Delitto in Venezuela
Spunta l’ombra
di un mandante

L’imprenditore di San Bonifacio ucciso in Venezuela, Andrea Polo, durante una delle sue avventure
L’imprenditore di San Bonifacio ucciso in Venezuela, Andrea Polo, durante una delle sue avventure
L’imprenditore di San Bonifacio ucciso in Venezuela, Andrea Polo, durante una delle sue avventure
L’imprenditore di San Bonifacio ucciso in Venezuela, Andrea Polo, durante una delle sue avventure

Gli inquirenti stanno stringendo il cerchio attorno all’assassino di Andrea Polo, l’imprenditore di San Bonifacio, ucciso a San Cristòbal in Venezuela. Al suo assassino o all’eventuale mandante dell’omicidio: qualcuno, infatti, potrebbe aver assoldato dei professionisti per ammazzare Polo, sparandogli un solo colpo letale, tra il petto e il torace, lunedì mattina, mentre andava al lavoro.

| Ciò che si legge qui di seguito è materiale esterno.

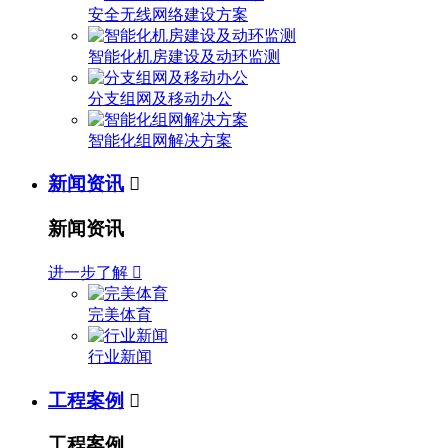
安全无线网络建设方案
智能化机房建设及动环监测
分支组网及移动办公
智能化组网解决方案
新闻资讯

新闻资讯
进一步了解

完美体育
行业新闻
工程案例

工程案例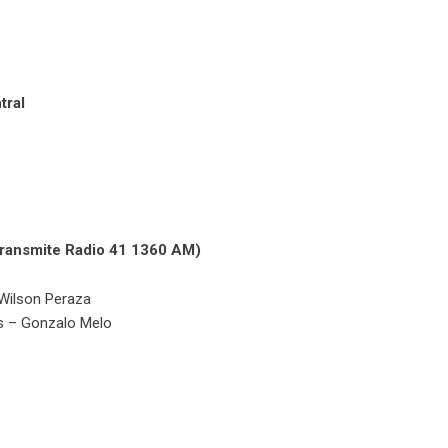
tral
Transmite Radio 41 1360 AM)
 Wilson Peraza
s – Gonzalo Melo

I figli dell’imprenditore si stanno mettendo a completa disposizione della polizia. Il più giovane, Oscar, ha ripercorso più volte il tragitto che dall’abitazione di Polo conduce fino al cantiere, dove il sessantatreenne aveva il ruolo di supervisore. L’obiettivo era individuare eventuali telecamere presenti sul percorso, che potrebbero aver ripreso le moto su cui stavano viaggiando lunedì Polo e i suoi aggressori.

«La polizia sembra essere a buon punto, ma noi non ci fermiamo, finché non si sarà scoperto chi ha ucciso nostro padre», spiega la figlia Monica. «La situazione è più seria di quanto si potesse pensare: per questo ci hanno messo tutti sotto scorta».

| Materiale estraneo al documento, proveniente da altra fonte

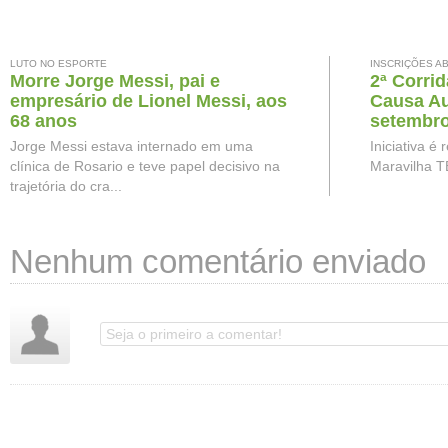
LUTO NO ESPORTE
INSCRIÇÕES A
Morre Jorge Messi, pai e
2ª Corri
empresário de Lionel Messi, aos
Causa Au
68 anos
setembro
Jorge Messi estava internado em uma
Iniciativa é
clínica de Rosario e teve papel decisivo na
Maravilha T
trajetória do cra...
Nenhum comentário enviado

Qualche sospetto, i figli, ce l’hanno. L’ipotesi della rapina, a dispetto delle prime notizie uscite sulla stampa venezuelana, loro l’hanno scartata fin da subito. Nemmeno l’idea di un rancore covato nell’ambito lavorativo pare convincerli. La teoria più plausibile sembra quella di un omicidio legato a ragioni finanziarie. Soldi. Maturato forse proprio nella cerchia più stretta di Polo. Per questo i figli preferiscono non sbilanciarsi troppo.

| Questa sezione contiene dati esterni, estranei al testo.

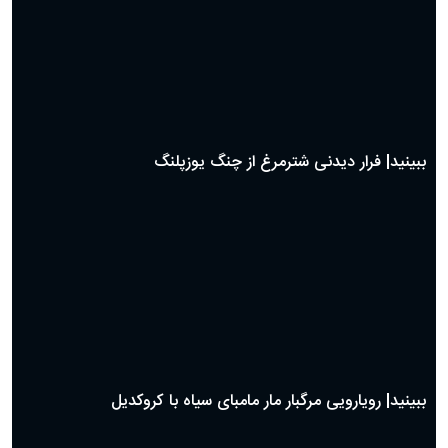
ببینید| فرار دیدنی شترمرغ از چنگ یوزپلنگ
ببینید| رویارویی مرگبار مار مامبای سیاه با کروکدیل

Quel che è certo è che il dolore nella famiglia Polo, al di qua e al di là dell’oceano, è profondo. A San Bonifacio, dove l’anziana madre non riesce a capacitarsi di aver perso un figlio così. E in Venezuela, dove i tre figli stanno cercando di capire chi poteva volere la morte del padre.

«Il cantiere di El Campo era stato aperto in dicembre: dopo le vacanze di Natale, i lavori erano ripresi e mio padre dedicava metà giornata a quel complesso residenziale e l’altra metà alla mia casa», racconta Monica, con la voce rotta. «Lui era un uomo che portava a compimento sempre tutti i suoi progetti e, invece, la mia casa l’ha dovuta lasciare a metà». Un cantiere aperto e fermo, che ogni giorno le ricorda la tragica fine del padre. «L’autopsia è stata eseguita lunedì pomeriggio, subito dopo l’omicidio, e martedì sono stati celebrati i funerali», prosegue la donna. «Lui diceva sempre che il suo corpo avrebbe dovuto essere cremato», conclude la figlia di Polo. «Voleva che le sue ceneri fossero sparse sulle montagne dove volava con il suo parapendio, perché in Venezuela si può. Quando si è di fronte a una morte per fatti di sangue, però, qui la cremazione non si può fare». E così Polo, spirito avventuriero in vita, ha dovuto rinunciare con la morte alle montagne e agli spazi liberi e incontaminati che tanto amava del suo Venezuela. M.TR.